Кошачья добыча - Робин Хобб
Шрифт:
Интервал:
Закладка:
— У тебя что, «эти самые», кровавые дни?
— Да. — Она чувствовала, как ложь поспешно слетела с губ, и мужчина круто шарахнулся в сторону. Женщина задалась вопросом, какой из инстинктов заставил её позаботиться о собственной защите.

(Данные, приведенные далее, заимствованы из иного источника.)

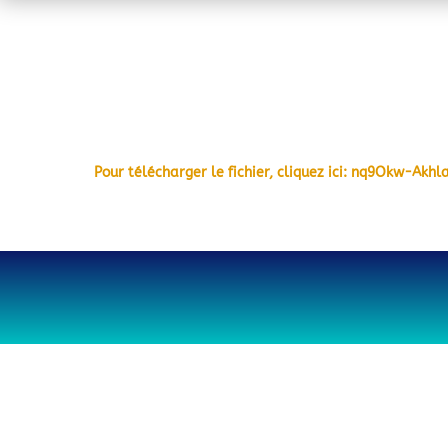
Pour télécharger le fichier, cliquez ici: nq9Okw-A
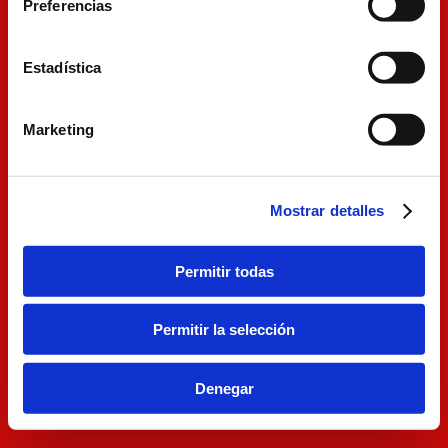
Preferencias
Estadística
Marketing
Mostrar detalles
Permitir todas
Permitir la selección
Denegar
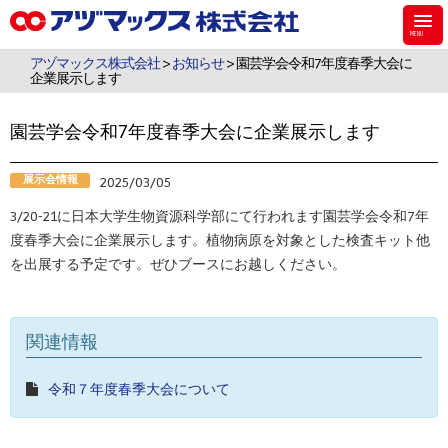
アヅマックスは、機能材料用のシラン・シリコーンなどのケミカル製品、食
品・飼料・環境・植物用の検査キットを販売しています。
アヅマックス株式会社
>
お知らせ
> 園芸学会令和7年度春季大会に
企業展示します
園芸学会令和7年度春季大会に企業展示します
展示会情報
2025/03/05
3/20-21に日本大学生物資源科学部にて行われます園芸学会令和7年
度春季大会に企業展示します。植物病原を対象とした検査キット他
を出展する予定です。ぜひブースにお越しください。
関連情報
令和７年度春季大会について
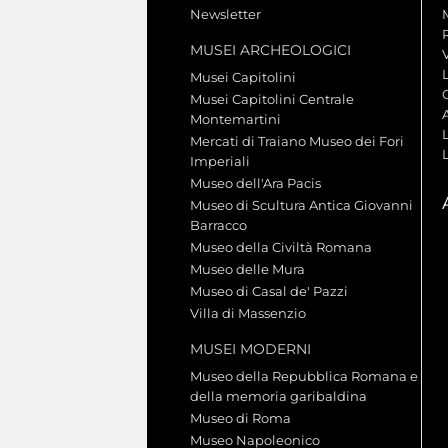
Newsletter
MUSEI ARCHEOLOGICI
V
Musei Capitolini
Musei Capitolini Centrale
A
Montemartini
L
Mercati di Traiano Museo dei Fori
Imperiali
Museo dell'Ara Pacis
Museo di Scultura Antica Giovanni
Barracco
Museo della Civiltà Romana
Museo delle Mura
Museo di Casal de' Pazzi
Villa di Massenzio
MUSEI MODERNI
Museo della Repubblica Romana e
della memoria garibaldina
Museo di Roma
Museo Napoleonico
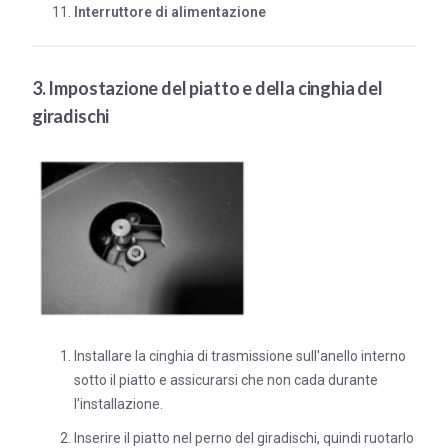
Interruttore di alimentazione
3. Impostazione del piatto e della cinghia del
giradischi
Installare la cinghia di trasmissione sull'anello interno
sotto il piatto e assicurarsi che non cada durante
l'installazione.
Inserire il piatto nel perno del giradischi, quindi ruotarlo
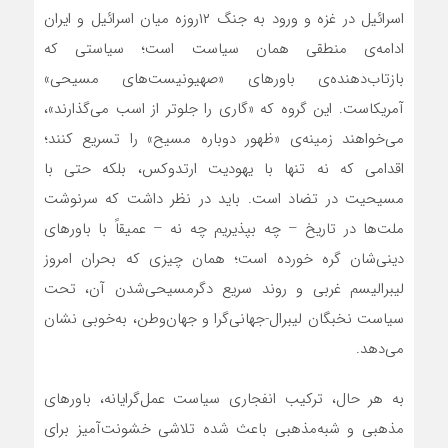
اسرائیل در غزه و ورود به جنگ ۱۲روزه میان اسرائیل و ایران
ادامه‌ی منطقی همان سیاست است؛ سیاستی که
بازتاب‌دهنده‌ی باورهای «صهیونیست‌های مسیحی»
آمریکاست. این گروه که «گاری را جلوتر از اسب می‌گذارند»،
می‌خواهند زمینه‌ی «ظهور دوباره مسیح» را تسریع کنند؛
اقدامی که نه تنها با یهودیت ارتدوکس، بلکه حتی با
مسیحیت در تضاد است. باید در نظر داشت که سرنوشت
ملت‌ها در تاریخ – چه بپذیریم چه نه – عمیقاً با باورهای
دینی‌شان گره خورده است؛ همان چیزی که بحران امروز
لیبرالیسم غربی و روند سریع دگرمسیحی‌شدن آن، تحت
سیاست نخبگان لیبرال-جهانی‌گرا و جهان‌وطن، به‌خوبی نشان
می‌دهد.
به هر حال، ترکیب انفجاری سیاست عمل‌گرایانه، باورهای
مذهبی و شبه‌مذهبی باعث شده تلاشی خشونت‌آمیز برای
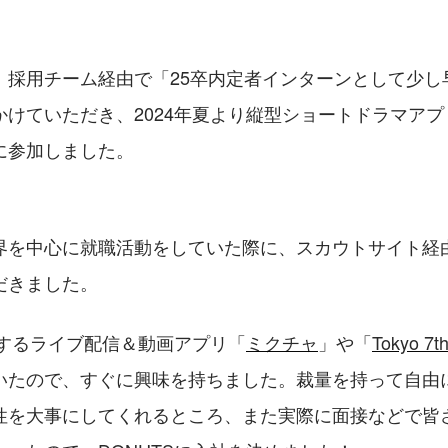
、採用チーム経由で「25卒内定者インターンとして少し
かけていただき、2024年夏より縦型ショートドラマアプ
に参加しました。
界を中心に就職活動をしていた際に、スカウトサイト経由
だきました。
営するライブ配信＆動画アプリ「
ミクチャ
」や「
Tokyo 
いたので、すぐに興味を持ちました。裁量を持って自由
性を大事にしてくれるところ、また実際に面接などで皆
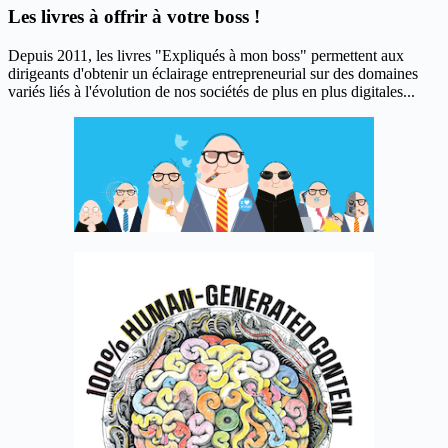
Les livres à offrir à votre boss !
Depuis 2011, les livres "Expliqués à mon boss" permettent aux
dirigeants d'obtenir un éclairage entrepreneurial sur des domaines
variés liés à l'évolution de nos sociétés de plus en plus digitales...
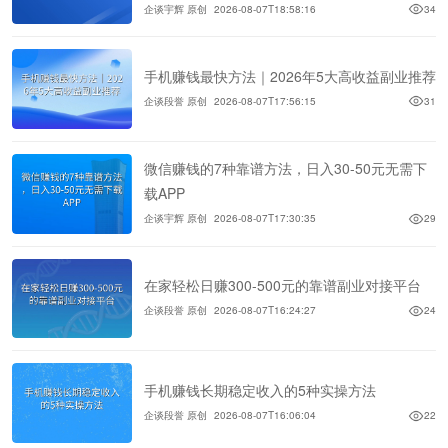
企谈宇辉 原创
2026-08-07T18:58:16
34
手机赚钱最快方法｜2026年5大高收益副业推荐
企谈段誉 原创
2026-08-07T17:56:15
31
微信赚钱的7种靠谱方法，日入30-50元无需下
载APP
企谈宇辉 原创
2026-08-07T17:30:35
29
在家轻松日赚300-500元的靠谱副业对接平台
企谈段誉 原创
2026-08-07T16:24:27
24
手机赚钱长期稳定收入的5种实操方法
企谈段誉 原创
2026-08-07T16:06:04
22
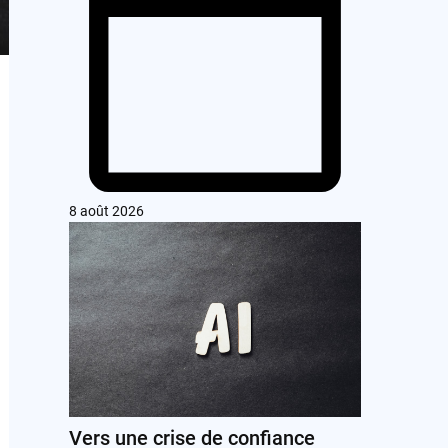
8 août 2026
Vers une crise de confiance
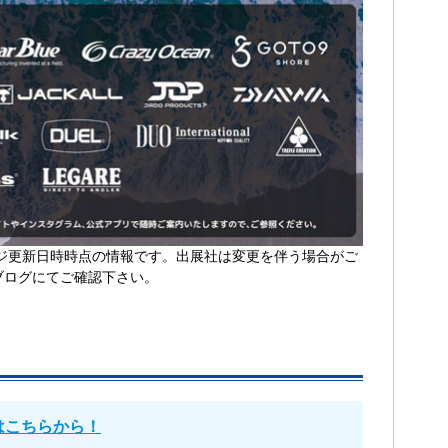
ジ更新日時時点の情報です。出展社は変更を伴う場合がご
ブログにてご確認下さい。
はこちらから！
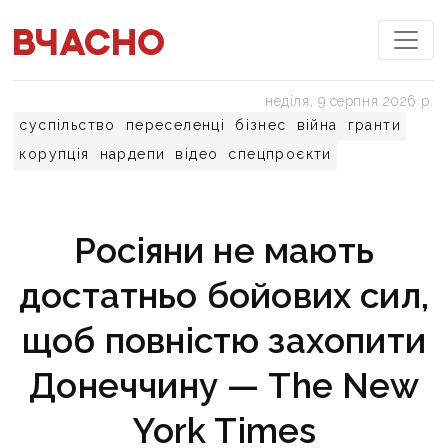
неділя, 9 серпня 2026 р.
суспільство
переселенці
бізнес
війна
гранти
корупція
нардепи
відео
спецпроєкти
Росіяни не мають
достатньо бойових сил,
щоб повністю захопити
Донеччину — The New
York Times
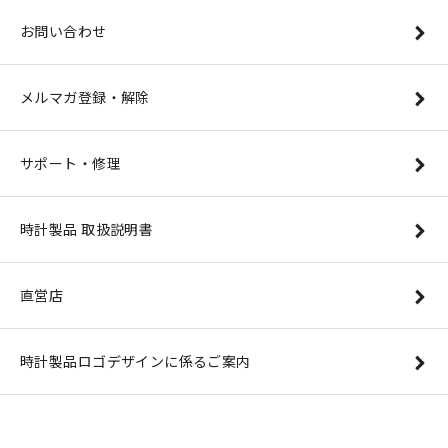
お問い合わせ
メルマガ登録・解除
サポート・修理
時計製品 取扱説明書
直営店
時計製品ロゴデザインに係るご案内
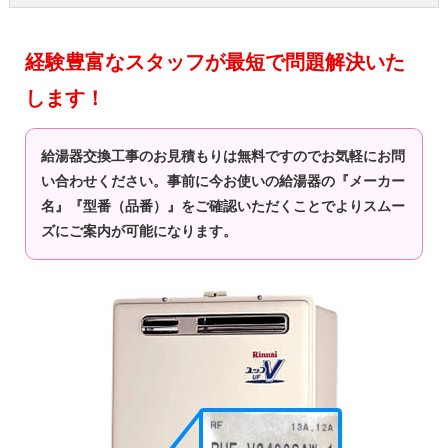
経験豊富なスタッフが最短で問題解決いた
します！
給湯器交換工事のお見積もりは無料ですのでお気軽にお問
い合わせください。事前に今お使いの給湯器の『メーカー
名』『型番（品番）』をご確認いただくことでよりスムー
ズにご案内が可能になります。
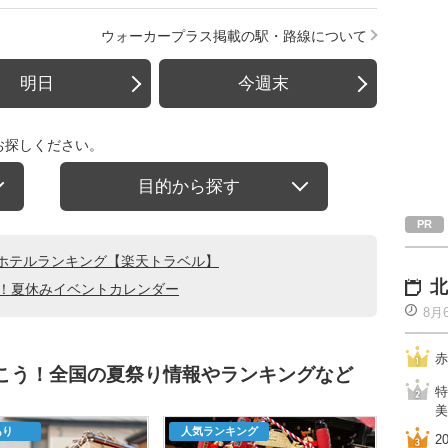
ウォーカープラス掲載の駅・路線について
明日
今週末
お探しください。
目的から探す
ホテルランキング【楽天トラベル】
北
る！夏休みイベントカレンダー
8月
赤
行こう！全国の夏祭り情報やランキングなど
特
美
あり
人気ランキング
2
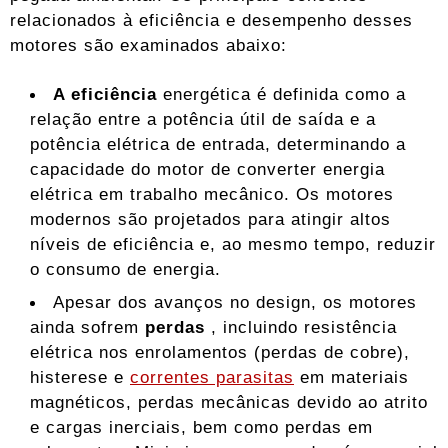
relacionados à eficiência e desempenho desses
motores são examinados abaixo:
A eficiência
energética é definida como a
relação entre a potência útil de saída e a
potência elétrica de entrada, determinando a
capacidade do motor de converter energia
elétrica em trabalho mecânico. Os motores
modernos são projetados para atingir altos
níveis de eficiência e, ao mesmo tempo, reduzir
o consumo de energia.
Apesar dos avanços no design, os motores
ainda sofrem
perdas
, incluindo resistência
elétrica nos enrolamentos (perdas de cobre),
histerese e
correntes parasitas
em materiais
magnéticos, perdas mecânicas devido ao atrito
e cargas inerciais, bem como perdas em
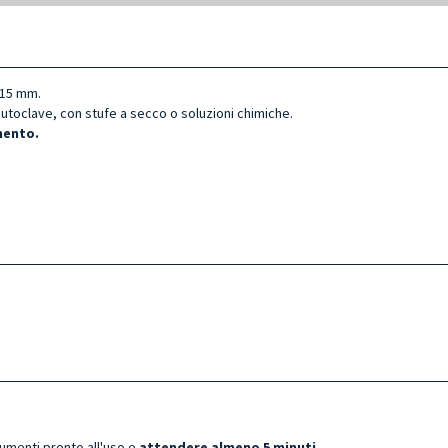
15 mm.
 autoclave, con stufe a secco o soluzioni chimiche.
ment
o.
rumenti pronto all'uso e
attendere almeno 5 minuti
.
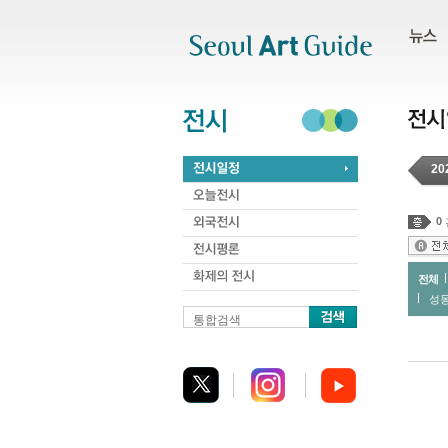
주메뉴
서브메뉴
본문바로가기
하단
20
0
전체
성
통합검색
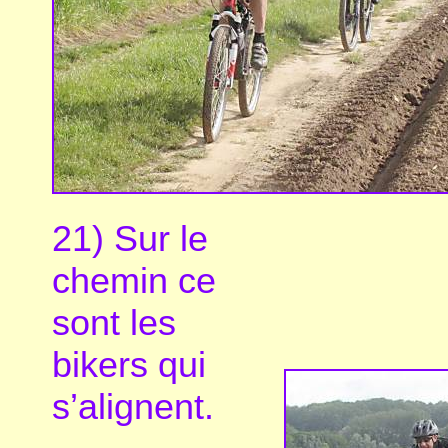
21) Sur le
chemin ce
sont les
bikers qui
s’alignent.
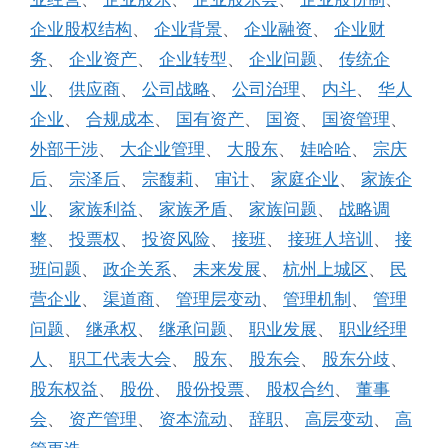
企业股权结构
、
企业背景
、
企业融资
、
企业财
务
、
企业资产
、
企业转型
、
企业问题
、
传统企
业
、
供应商
、
公司战略
、
公司治理
、
内斗
、
华人
企业
、
合规成本
、
国有资产
、
国资
、
国资管理
、
外部干涉
、
大企业管理
、
大股东
、
娃哈哈
、
宗庆
后
、
宗泽后
、
宗馥莉
、
审计
、
家庭企业
、
家族企
业
、
家族利益
、
家族矛盾
、
家族问题
、
战略调
整
、
投票权
、
投资风险
、
接班
、
接班人培训
、
接
班问题
、
政企关系
、
未来发展
、
杭州上城区
、
民
营企业
、
渠道商
、
管理层变动
、
管理机制
、
管理
问题
、
继承权
、
继承问题
、
职业发展
、
职业经理
人
、
职工代表大会
、
股东
、
股东会
、
股东分歧
、
股东权益
、
股份
、
股份投票
、
股权合约
、
董事
会
、
资产管理
、
资本流动
、
辞职
、
高层变动
、
高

Вот так всегда, с полным презрительной брезгливости лицом Пелл избегал касаться её или вообще даже находиться поблизости от Розмари во время «лунных дней». И сейчас то, с какой спешкой он отступился подальше от неё, не подбавило женщине уверенности и увещиваний. Отступился потому что… почему? Не оттого ли, что уже готовился как-то заявить на неё свои права? Сегодня же вечером, дождавшись, покуда мальчик заснёт? Стылый ужас захлестнул сердце, нарастая под грудью, но глубоко внутри что-то ещё, что-то другое, сплеталось с побегами страха. В ней пробуждался тот самый голод, что и у всякой женщины, голод, не имеющий ничего общего с обычной пищей. Голод, не совместный с разумом; голод, жаждущий тёплых рук, нежно касающихся измученных плеч; напоминающий о том времени, когда эти самые руки согревали не только плечи, но и общую постель.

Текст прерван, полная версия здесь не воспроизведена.